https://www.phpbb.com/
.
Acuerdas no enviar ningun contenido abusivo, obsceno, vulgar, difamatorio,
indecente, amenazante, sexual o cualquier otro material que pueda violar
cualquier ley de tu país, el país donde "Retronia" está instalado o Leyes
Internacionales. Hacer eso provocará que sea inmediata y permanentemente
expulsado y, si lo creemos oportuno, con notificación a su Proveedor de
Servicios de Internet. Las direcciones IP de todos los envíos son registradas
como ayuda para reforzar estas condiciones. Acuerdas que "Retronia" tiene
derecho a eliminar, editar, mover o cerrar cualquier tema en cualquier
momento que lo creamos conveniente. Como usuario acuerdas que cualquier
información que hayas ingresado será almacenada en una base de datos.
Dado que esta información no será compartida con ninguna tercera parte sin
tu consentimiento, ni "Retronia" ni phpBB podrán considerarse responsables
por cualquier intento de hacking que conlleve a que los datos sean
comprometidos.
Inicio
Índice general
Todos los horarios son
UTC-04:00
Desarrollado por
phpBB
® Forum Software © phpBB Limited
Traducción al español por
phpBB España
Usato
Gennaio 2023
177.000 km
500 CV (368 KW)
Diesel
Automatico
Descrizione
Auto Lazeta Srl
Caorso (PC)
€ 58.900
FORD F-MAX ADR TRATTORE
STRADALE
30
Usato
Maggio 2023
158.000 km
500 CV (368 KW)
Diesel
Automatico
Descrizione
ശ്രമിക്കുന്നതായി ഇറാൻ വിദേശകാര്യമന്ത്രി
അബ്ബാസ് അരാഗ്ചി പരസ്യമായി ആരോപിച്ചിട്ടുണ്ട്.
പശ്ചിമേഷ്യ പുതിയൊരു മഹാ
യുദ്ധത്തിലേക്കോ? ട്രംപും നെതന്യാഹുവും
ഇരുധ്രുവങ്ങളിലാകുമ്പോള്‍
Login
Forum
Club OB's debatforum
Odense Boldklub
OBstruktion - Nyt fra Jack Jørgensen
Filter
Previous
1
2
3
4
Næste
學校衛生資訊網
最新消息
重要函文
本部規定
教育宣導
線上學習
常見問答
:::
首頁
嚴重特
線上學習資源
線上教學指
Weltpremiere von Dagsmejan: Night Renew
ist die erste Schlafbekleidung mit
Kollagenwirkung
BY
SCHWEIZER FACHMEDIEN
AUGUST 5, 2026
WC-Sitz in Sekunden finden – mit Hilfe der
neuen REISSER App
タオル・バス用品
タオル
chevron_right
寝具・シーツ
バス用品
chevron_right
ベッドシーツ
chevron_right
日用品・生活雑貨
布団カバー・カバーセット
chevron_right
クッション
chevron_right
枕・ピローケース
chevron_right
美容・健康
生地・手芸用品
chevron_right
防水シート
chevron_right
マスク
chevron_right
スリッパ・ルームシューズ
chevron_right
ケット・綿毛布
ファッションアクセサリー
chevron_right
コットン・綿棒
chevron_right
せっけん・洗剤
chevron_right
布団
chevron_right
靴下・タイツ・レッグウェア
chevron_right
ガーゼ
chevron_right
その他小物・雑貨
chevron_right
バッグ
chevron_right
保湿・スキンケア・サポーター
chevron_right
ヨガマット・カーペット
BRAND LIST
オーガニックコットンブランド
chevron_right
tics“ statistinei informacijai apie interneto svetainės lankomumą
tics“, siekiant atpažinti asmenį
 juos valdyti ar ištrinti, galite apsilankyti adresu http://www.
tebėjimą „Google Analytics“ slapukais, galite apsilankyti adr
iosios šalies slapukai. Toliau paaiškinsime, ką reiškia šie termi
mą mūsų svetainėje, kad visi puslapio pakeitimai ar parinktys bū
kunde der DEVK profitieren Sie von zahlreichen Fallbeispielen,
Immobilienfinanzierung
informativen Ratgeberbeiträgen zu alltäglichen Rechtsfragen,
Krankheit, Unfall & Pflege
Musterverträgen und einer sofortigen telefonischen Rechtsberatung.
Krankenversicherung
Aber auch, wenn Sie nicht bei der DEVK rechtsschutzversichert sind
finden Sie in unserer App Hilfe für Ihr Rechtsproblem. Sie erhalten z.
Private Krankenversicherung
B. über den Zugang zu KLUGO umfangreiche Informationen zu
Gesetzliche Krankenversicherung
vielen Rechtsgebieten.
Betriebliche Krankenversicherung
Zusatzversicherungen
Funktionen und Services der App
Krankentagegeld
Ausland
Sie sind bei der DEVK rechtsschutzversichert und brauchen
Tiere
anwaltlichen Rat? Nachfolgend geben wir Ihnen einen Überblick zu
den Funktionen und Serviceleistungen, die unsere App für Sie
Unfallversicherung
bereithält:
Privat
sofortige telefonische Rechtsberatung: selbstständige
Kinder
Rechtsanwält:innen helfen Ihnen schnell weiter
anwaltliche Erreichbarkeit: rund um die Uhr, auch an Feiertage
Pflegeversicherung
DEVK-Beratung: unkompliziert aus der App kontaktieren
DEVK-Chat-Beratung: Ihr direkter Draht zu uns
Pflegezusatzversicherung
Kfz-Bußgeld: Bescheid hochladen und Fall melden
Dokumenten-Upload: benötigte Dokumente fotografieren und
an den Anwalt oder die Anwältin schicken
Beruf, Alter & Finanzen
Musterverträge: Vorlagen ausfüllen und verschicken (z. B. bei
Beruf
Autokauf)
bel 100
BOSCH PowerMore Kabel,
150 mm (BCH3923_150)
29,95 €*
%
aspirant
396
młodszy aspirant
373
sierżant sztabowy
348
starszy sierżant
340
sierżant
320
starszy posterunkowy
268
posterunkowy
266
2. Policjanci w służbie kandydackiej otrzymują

What you should do ▸
In the entries above, find each line with the string "Retronia" and copy it.

Result for this exercise ▸
cualquier ley de tu país, el país donde "Retronia" está instalado o Leyes
como ayuda para reforzar estas condiciones. Acuerdas que "Retronia" tiene
tu consentimiento, ni "Retronia" ni phpBB podrán considerarse responsables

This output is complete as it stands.